Весьма крупную роль в излагаемом плавании сыграл и ближайший помощник Беринга — капитан Чириков. Он внёс существенные изменения в план путешествия к берегам Америки, облегчив таким образом все плавание. Он указал, между прочим, на неопределённость инструкции, где было сказано, что для достижения американского берега необходимо следовать до мексиканской провинции, следовательно на юго-восток от Камчатки, в другом же пункте рекомендовалось итти до 67° северной широты и выше, т.-е. на северо-восток.

Чириков предложил — границею исследования американского берега определить 50—60°, так как южнее «для одного уведомления об Америке» итти нет надобности, а северный берег должна обследовать та партия экспедиции, которой предназначено, следуя из устья Лены, обогнуть Чукотский нос. Им было также предложено — корабли для экспедиции строить не на Камчатке, как предполагалось, а в Охотске. Чириков разработал ещё программу наиболее удобной перевозки грузов из сибирских центров в Охотск.
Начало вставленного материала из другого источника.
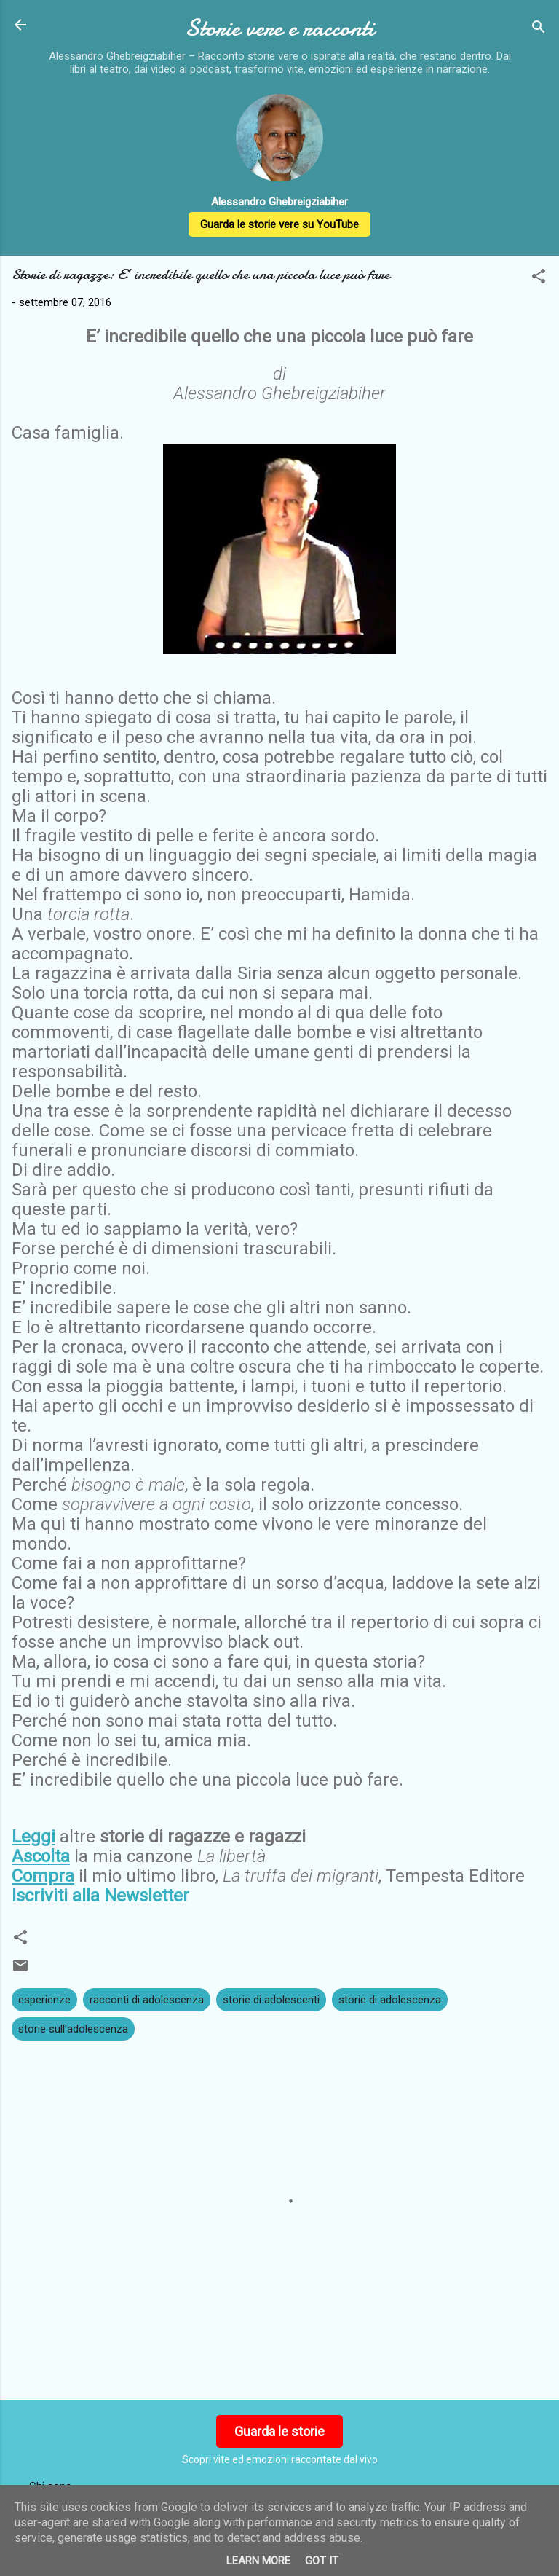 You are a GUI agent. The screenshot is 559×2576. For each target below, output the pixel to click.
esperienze (44, 1999)
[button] (538, 278)
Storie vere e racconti (279, 28)
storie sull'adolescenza (73, 2028)
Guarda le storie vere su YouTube (279, 224)
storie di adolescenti (271, 1999)
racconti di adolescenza (147, 1999)
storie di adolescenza (389, 1999)
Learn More (258, 2560)
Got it (321, 2560)
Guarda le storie (279, 2431)
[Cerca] (538, 29)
Этот достойный мореплаватель снискал к себе глубокое уважение всех своих товарищей. «Весьма замечательно, — говорит Соколов, — что в кляузных делах этой экспедиции, в которой все члены перессорились между собой и чернили друг друга в доносах, имя Чирикова остаётся почти неприкосновенным; мы не нашли на него ни одной жалобы».

В Сибирь с Чириковым отправились его жена и дочь. Разрушив в камчатской экспедиции вконец своё здоровье, Чириков уже не смог поправиться. По окончании её он находился в Енисейске «в крайней слабости здоровья своего; к томуж и от цынготной болезни, которая постигла его в бытность в камчатской экспедиции, совершенно не освободился, понеже от оной и поныне некоторые зубы у него трясутся». Скончался Чириков в 1749 году в Петербурге от чахотки. Он оставил интереснейшие отчёты о Великой Северной экспедиции.

Третьей яркой фигурой экспедиции является соотечественник Беринга — капитан Мартин Петрович Шлангберг. Самоотверженный, решительный и опытный мореплаватель, Шпангберг, однако, вследствие своего неукротимого нрава и грубости надолго оставил по себе в Сибири дурную славу. Его характеристика в изображении уже цитированного нами А. Соколова крайне нелестна. Соколов повествует о нем как о человеке без образования, жестоком до варварства и к тому же жадном до приобретений. «Молва о нем, — писал он, — разнеслась по всей Сибири и долго хранилась в народной памяти. Напуганные его самовольством и дерзостью, сибиряки видели в нем: некоторые — „генерала“, другие — „беглого каторжника“, всегда сопровождаемого огромной собакой, которою, говорили, при случае он травил оскорблявших его».